Thermohaline Stratification of the Indonesian Seas-Model and Observations
Arnold L. Gordon
Lamont-Doherty Earth Observatory Palisades, N.Y. 10964, USA
Inter-ocean transport within the Indonesian Seas is the primary means of exporting excess freshwater from the North Pacific Ocean. The efficiency of this transfer dictates to a large measure the meridional overturning of the Pacific and Indian Oceans. The Indonesian throughflow is relevant to ENSO as it allows "seepage" of the western Pacific's warm pool water into the Indian Ocean, affecting the volume of the warm pool. For global models to faithfully reproduce the Earth's climate system, the inter-ocean fluxes of mass, heat and freshwater must be properly represented. The Indonesian Seas with it's complex topography falling near the division of the North Pacific and South Pacific water mass fields, represent a severe challenge to model validity.
Thermohaline observations within the Indonesian Seas in August 1993 (southeast monsoon) and February 1994 (northwest monsoon) as part of the Arlindo program is compared to model results. The comparison model is the Los Alamos parallel ocean program 1/6 degree global model, forced by ECMWF winds. Two versions of the model are used: one is relaxed to Levitus monthly sea surface climatology in the upper 25m; and a surface thermal boundary formulation which allows for SST controlled 'corrective' feedback (Barnier conditions) replaced the Levitus boundary condition. An array of model "stations" are compared to the Arlindo CTD stations.
A general statement can be made; the model water masses pattern bears resemblance to the observed distribution, but the model water column is too salty, too much South Pacific thermocline water fills the Seas east of Sulawesi. West of Sulawesi, in the Makassar Strait the model results show a North Pacific water column, matching the observational stations, though with reduced core layer values.

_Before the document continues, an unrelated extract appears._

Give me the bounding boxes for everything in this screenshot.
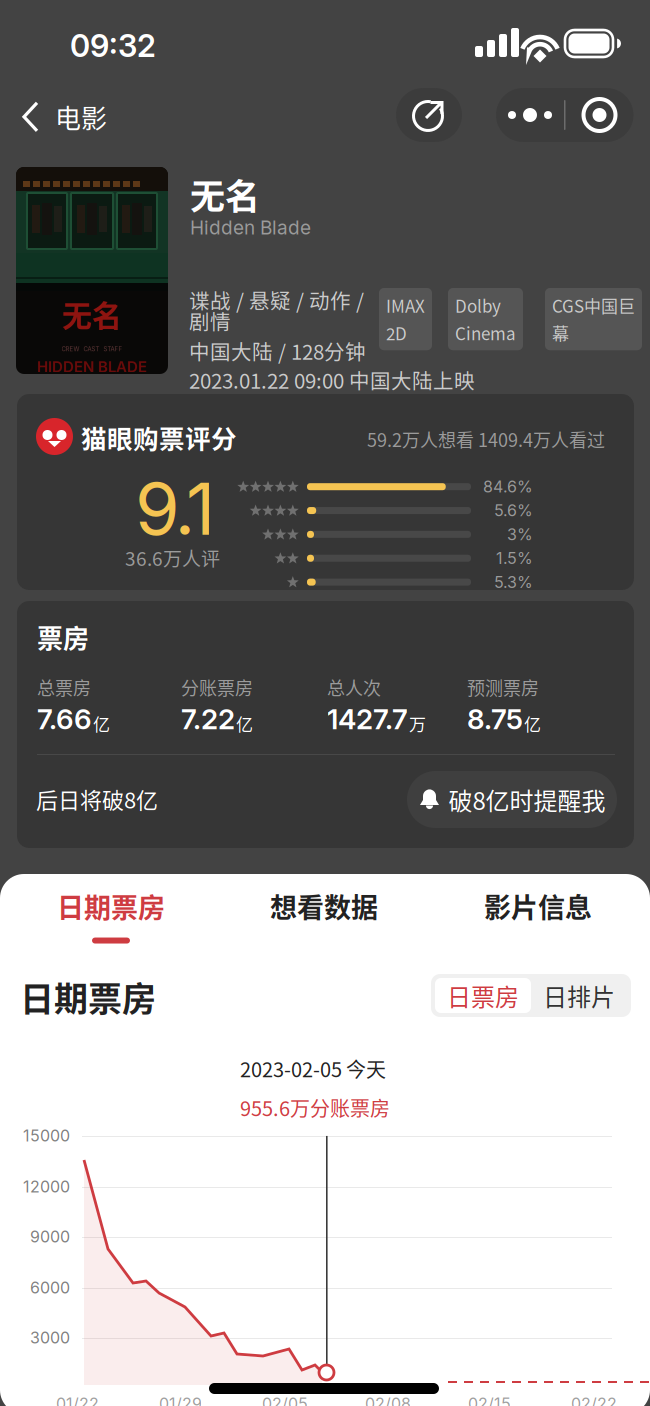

In the Flores Sea near the 12。? isotherm, an infusion of salt from the Banda Seas mirrors a pattern revealed by observations. In the Maluku, Seram and Banda Seas the model stations are far too salty, though the Barnier conditions yield a more realistic stratification. In the Timor Sea, the model exports to the Indian Ocean a water column laced with too much South Pacific salt. In the Timor Sea below the Indonesian 1200m sill depth, the model lacks the observed intrusion of saline south Indian Ocean water.

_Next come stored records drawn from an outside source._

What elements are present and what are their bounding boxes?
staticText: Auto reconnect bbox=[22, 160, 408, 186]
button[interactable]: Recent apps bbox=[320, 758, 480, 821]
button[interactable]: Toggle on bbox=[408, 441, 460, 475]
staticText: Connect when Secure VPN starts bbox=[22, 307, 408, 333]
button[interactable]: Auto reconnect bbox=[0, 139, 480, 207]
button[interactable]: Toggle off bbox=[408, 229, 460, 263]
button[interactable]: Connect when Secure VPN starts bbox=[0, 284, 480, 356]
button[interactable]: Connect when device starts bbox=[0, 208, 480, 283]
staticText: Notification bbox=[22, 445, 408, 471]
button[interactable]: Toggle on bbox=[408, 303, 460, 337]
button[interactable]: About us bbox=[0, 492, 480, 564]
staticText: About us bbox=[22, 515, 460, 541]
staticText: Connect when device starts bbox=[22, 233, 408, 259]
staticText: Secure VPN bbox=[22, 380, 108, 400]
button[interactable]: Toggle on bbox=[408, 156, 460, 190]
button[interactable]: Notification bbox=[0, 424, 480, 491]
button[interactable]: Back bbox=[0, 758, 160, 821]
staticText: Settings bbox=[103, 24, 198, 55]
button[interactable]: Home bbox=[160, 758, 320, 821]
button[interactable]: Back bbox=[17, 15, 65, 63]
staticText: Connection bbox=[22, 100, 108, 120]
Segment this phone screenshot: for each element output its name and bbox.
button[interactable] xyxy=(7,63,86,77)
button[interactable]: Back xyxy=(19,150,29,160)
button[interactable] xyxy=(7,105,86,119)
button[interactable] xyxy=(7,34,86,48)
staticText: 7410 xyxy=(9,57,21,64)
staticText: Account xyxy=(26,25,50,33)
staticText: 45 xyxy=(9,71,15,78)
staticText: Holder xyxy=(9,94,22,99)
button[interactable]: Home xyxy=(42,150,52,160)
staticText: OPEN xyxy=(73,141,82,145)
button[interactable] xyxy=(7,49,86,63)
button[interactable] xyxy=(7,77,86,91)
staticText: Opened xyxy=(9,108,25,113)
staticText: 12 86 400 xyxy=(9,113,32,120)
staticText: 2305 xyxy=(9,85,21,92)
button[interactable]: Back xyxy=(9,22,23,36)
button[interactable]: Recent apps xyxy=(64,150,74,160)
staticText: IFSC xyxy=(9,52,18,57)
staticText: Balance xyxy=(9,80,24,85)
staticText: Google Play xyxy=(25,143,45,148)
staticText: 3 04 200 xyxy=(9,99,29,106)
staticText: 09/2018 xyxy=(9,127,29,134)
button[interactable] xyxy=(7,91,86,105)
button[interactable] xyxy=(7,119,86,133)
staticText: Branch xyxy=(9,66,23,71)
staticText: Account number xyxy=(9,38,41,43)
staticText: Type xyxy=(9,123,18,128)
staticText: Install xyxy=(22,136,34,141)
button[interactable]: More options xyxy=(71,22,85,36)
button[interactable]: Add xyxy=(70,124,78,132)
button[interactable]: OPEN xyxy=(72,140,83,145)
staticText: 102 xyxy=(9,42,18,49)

Within the model, North Pacific thermocline water flowing through the Makassar Strait exits the Indonesian Seas in the Lombok Strait, whereas the observations show that the bulk turns eastward into the Flores and Banda Seas, before exiting the Indonesian Seas near Timor. The model South Pacific thermocline spreads uninhibited into the Banda and Timor Seas. It is suspected that the details of the geometry may be the cause of the differences, but larger scale aspects of the model may also be a contributing factor.